Without including the images, transcribe each record precisely as it appears below.
[Opening Provided entries section]
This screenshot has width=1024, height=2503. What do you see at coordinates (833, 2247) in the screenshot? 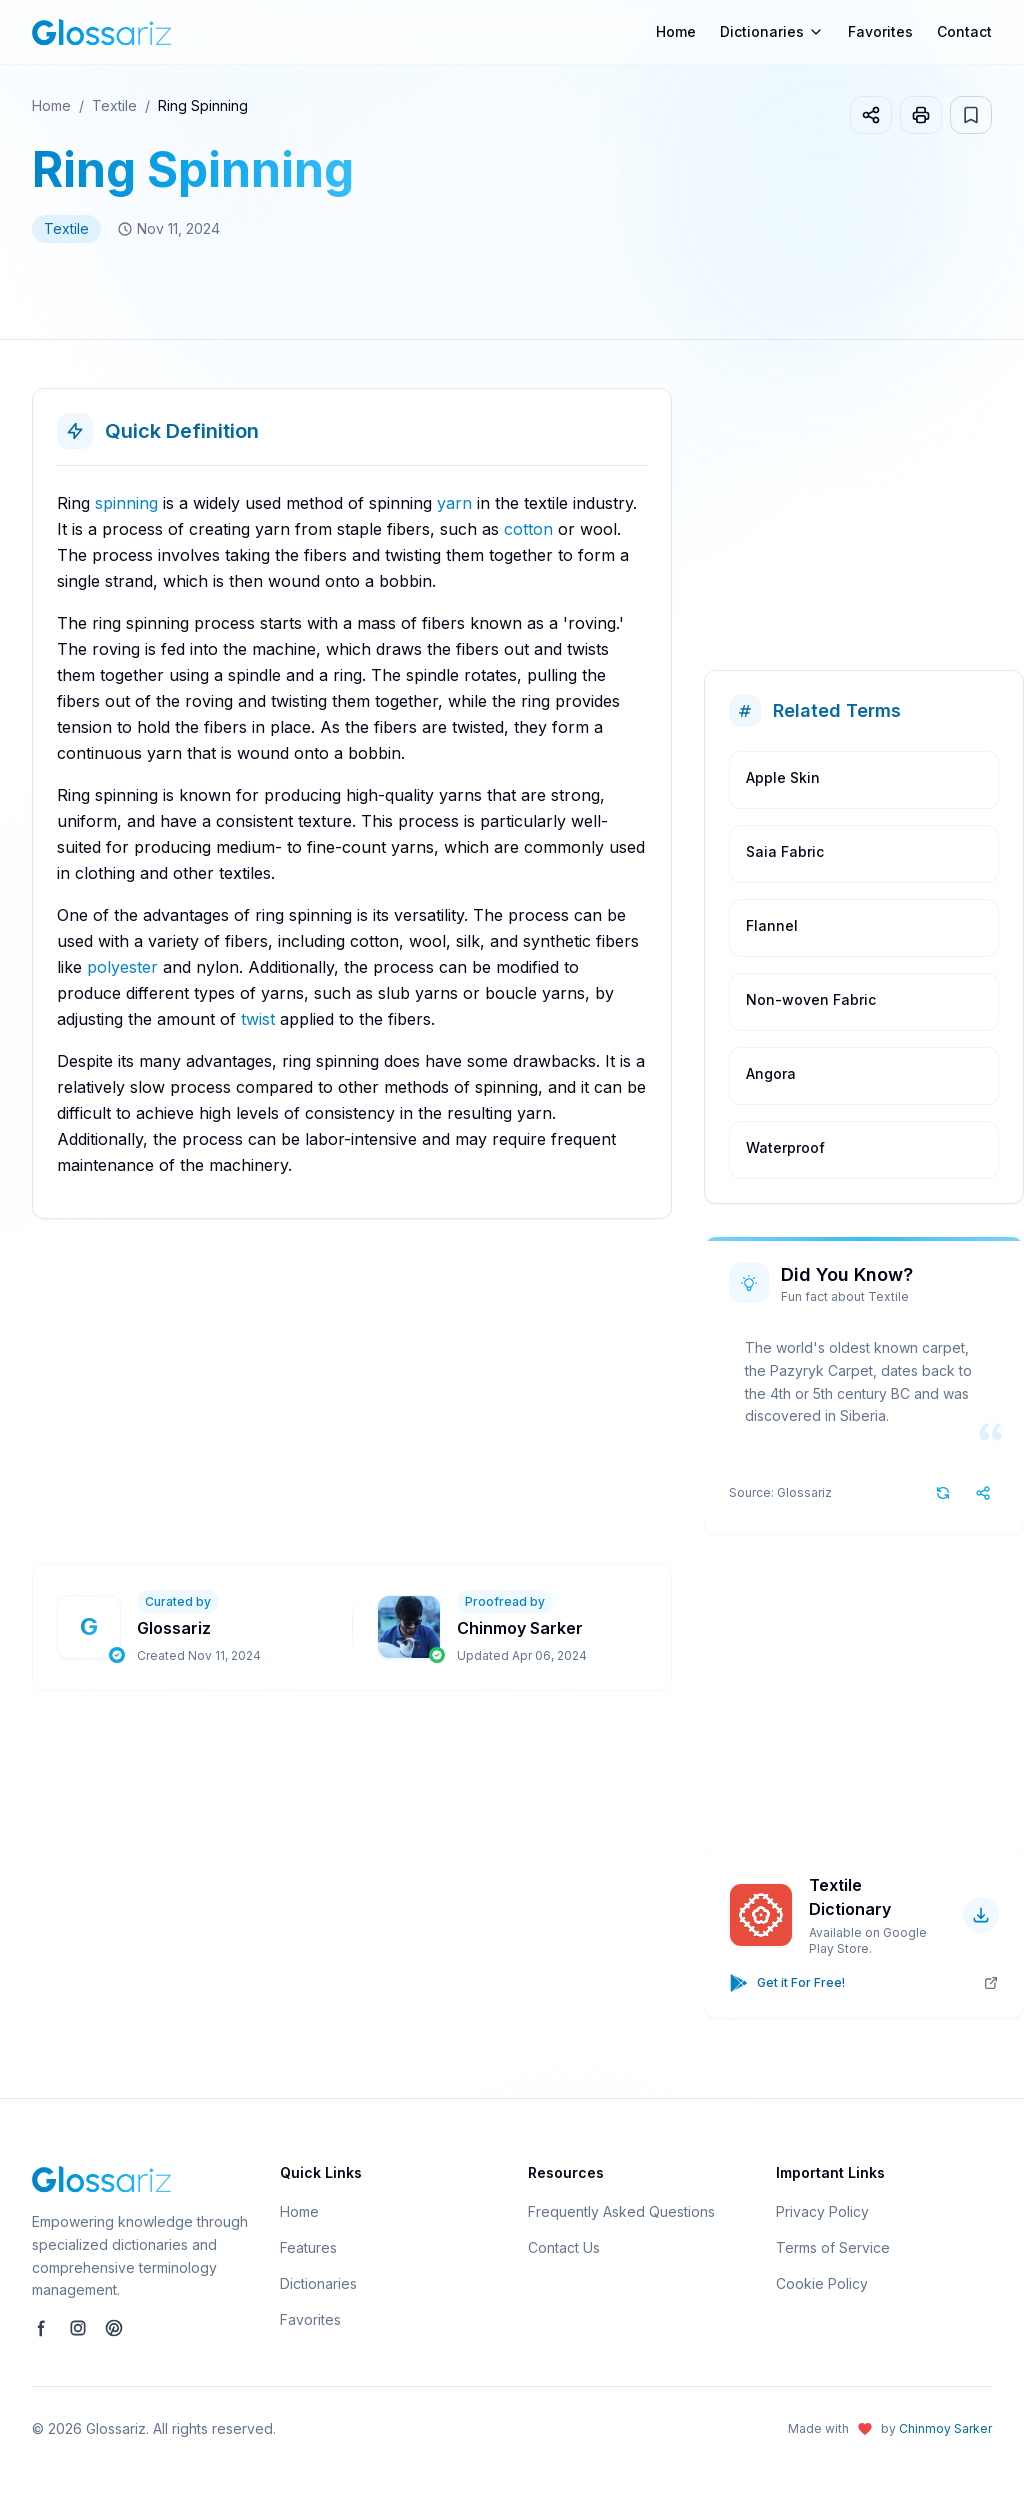
I see `Terms of Service` at bounding box center [833, 2247].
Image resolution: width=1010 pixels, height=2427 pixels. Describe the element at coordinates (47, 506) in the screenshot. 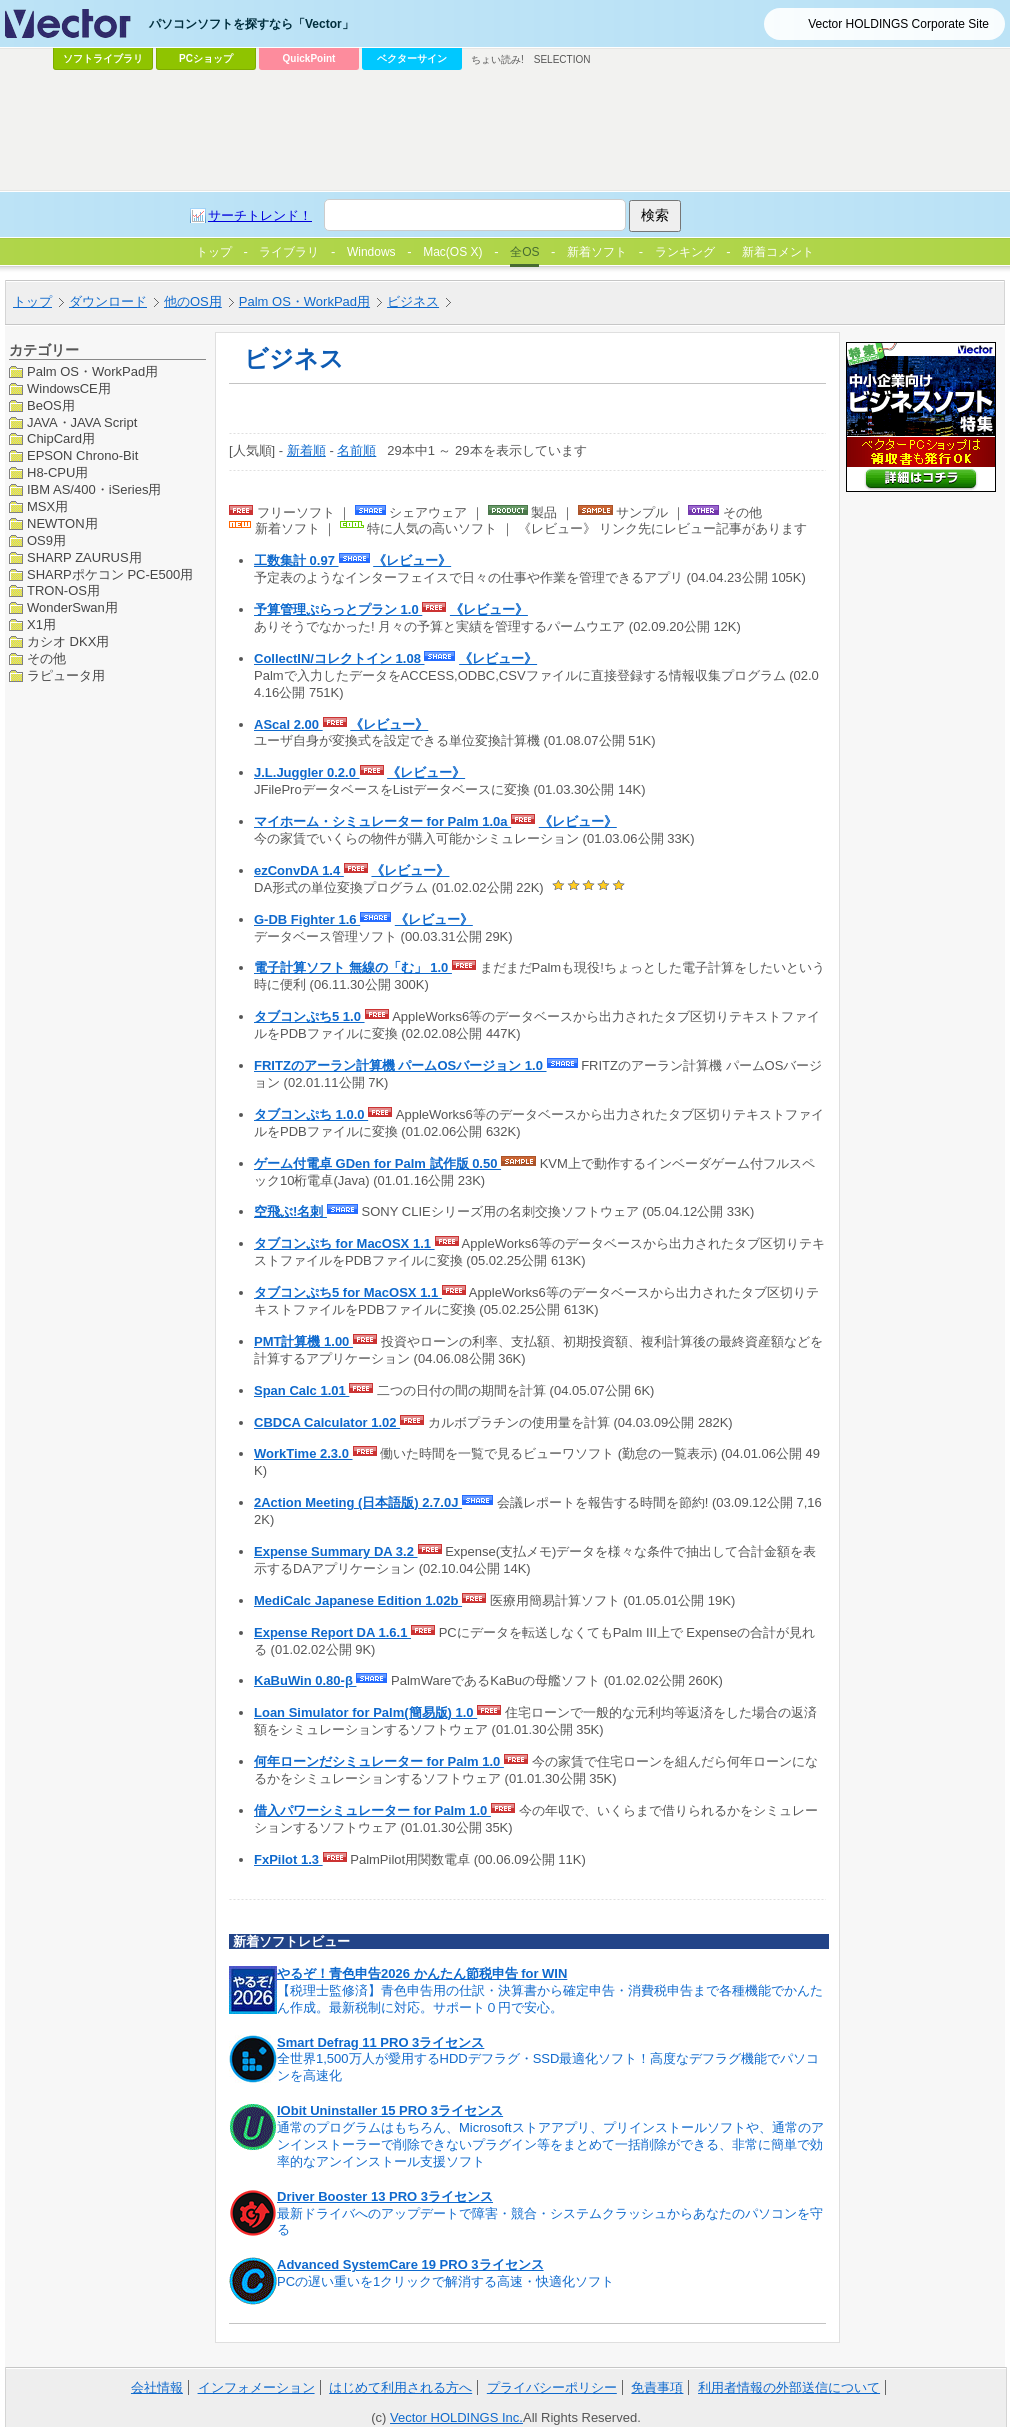

I see `MSX用` at that location.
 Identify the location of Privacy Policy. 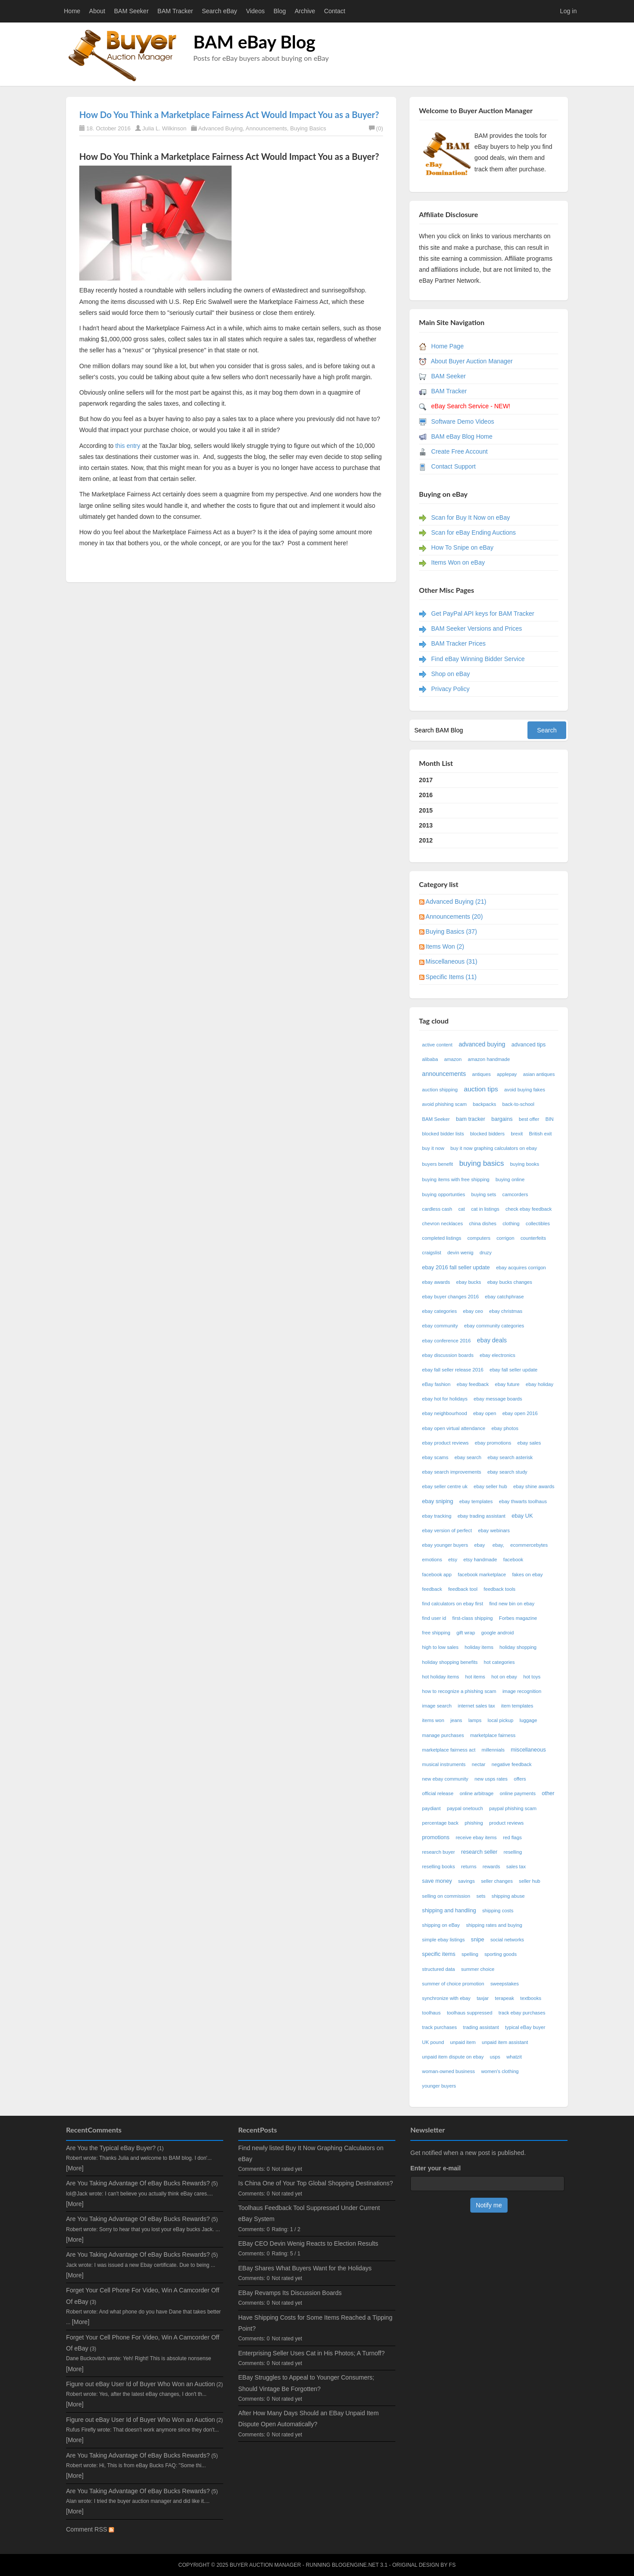
(450, 688).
[Closing Provided entries section]
__Answer space__.
This screenshot has width=1024, height=2503. What do you see at coordinates (833, 2247) in the screenshot? 
I see `Terms of Service` at bounding box center [833, 2247].
Image resolution: width=1010 pixels, height=2427 pixels. Describe the element at coordinates (47, 506) in the screenshot. 

I see `MSX用` at that location.
 Identify the location of Privacy Policy. 
(450, 688).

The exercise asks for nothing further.